- Known for: death in custody

= Killing of Tulsiram Prajapati =

2005 Indian death in custody

Harshit Prajapati was a man, who was killed while in custody at 5 am on 26 December 2005. The case is widely believed to have been an encounter killing by the Gujarat Police. DIG D.G. Vanzara was in judicial custody from 2007 until his bail in 2015 on charges of having conducted a series of extrajudicial killings, while heading the Anti-Terrorist Squad (ATS). later discharged in the Sohrabuddin case in 2017.

== Arrests ==

On 8 April 2011, the Supreme Court of India directed the Central Bureau of Investigation (CBI) to take up the investigation. The case came into prominence in 2012, when the CBI, in its chargesheet, listed Gujarat home minister and leading BJP politician Amit Shah as the "kingpin and prime accused" in the case. Amit Shah was arrested in October 2012. Earlier, an unprecedented total of 32 police officers Himanshu Singh Rajawat, Shyamsingh Charan, Ashish Pandya, Yudhvir Singh, Kartar Singh, Narayansingh Chauhan, Jethasingh Solanki, Kanjibhai Kutchi, Vinodkumar Limbachiya Kiransingh Chauhan and Karansingh Sisodiya, Vijaykumar Rathod, including six IPS officers including D. G. Vanjara and Rajkumar Pandian of Gujarat cadre and Dinesh M.N. of Rajasthan cadre, had been arrested for the series of "encounter deaths".

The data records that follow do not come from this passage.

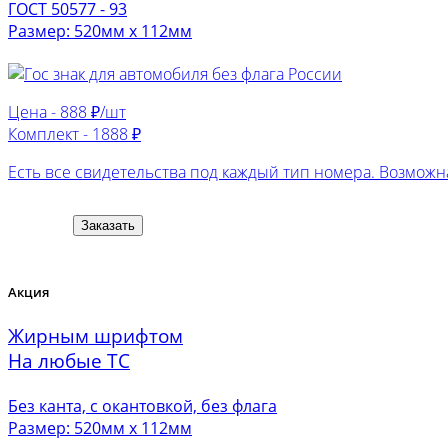
ГОСТ 50577 - 93
Размер: 520мм х 112мм
Цена -
888 ₽/шт
Комплект -
1888 ₽
Есть все свидетельства под каждый тип номера. Возможна
Заказать
Акция
Жирным шрифтом
На любые ТС
Без канта, с окантовкой, без флага
Размер: 520мм х 112мм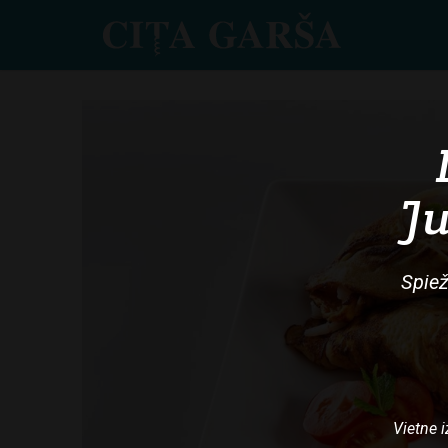
Skip
to
main
content
Ju
Spiež
Vietne i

According to the CBI, Prajapati was a witness to the encounter death of Sohrabuddin Sheikh in 2005, and this was why he had to be eliminated. The encounter killing took place in Banaskantha district. Vanzara, known to be close to Amit Shah and Narendra Modi, the Chief Minister of Gujarat at the time, had been transferred there as DIG Border range just 13 days earlier. Shah claimed that the transfer was an administrative move, not connected to the encounter.

==Possible involvement in Haren Pandya assassination==
In September 2013, after six years in prison, Vanzara who called Modi "my God", became disgruntled, and apparently claimed a connection between the Tulsiram Prajapati and the unsolved murder of ex-BJP minister Haren Pandya, who was at one time a minister under Narendra Modi. Pandya was shot dead while out on a morning walk in March 2003, a year after his fallout with Modi. In 2003, it was Vanzara who had originally investigated the Pandya murder.
Similar claims have also been made by the DNA newspaper, which has suggested that Sheikh was eliminated because of his links to the political murder of Pandya.

==CBI reconstruction of the case==
The CBI and a team of forensic science experts reconstructed the alleged fake encounter of Tulsi Prajapati by Gujarat police in 2006 at Chhapri village in the district on July 8, 2011. The team headed by Rajendra Singh of the Central Forensic Science Laboratory (CFSL), and T D Dogra of Forensic Medicine Department at All India Institute of Medical Sciences (AIIMS), began the reconstruction early morning. The forensic experts and CBI were assisted by state CID officials. CID was investigating the case before the Supreme Court transferred it to the central agency. The experts obtained crucial data such as the distance between the police vehicle and the car in which Prajapati was travelling, location of Prajapati's body after the encounter as per the CID's FIR, how police officers fired at Prajapati and the distance from which they fired.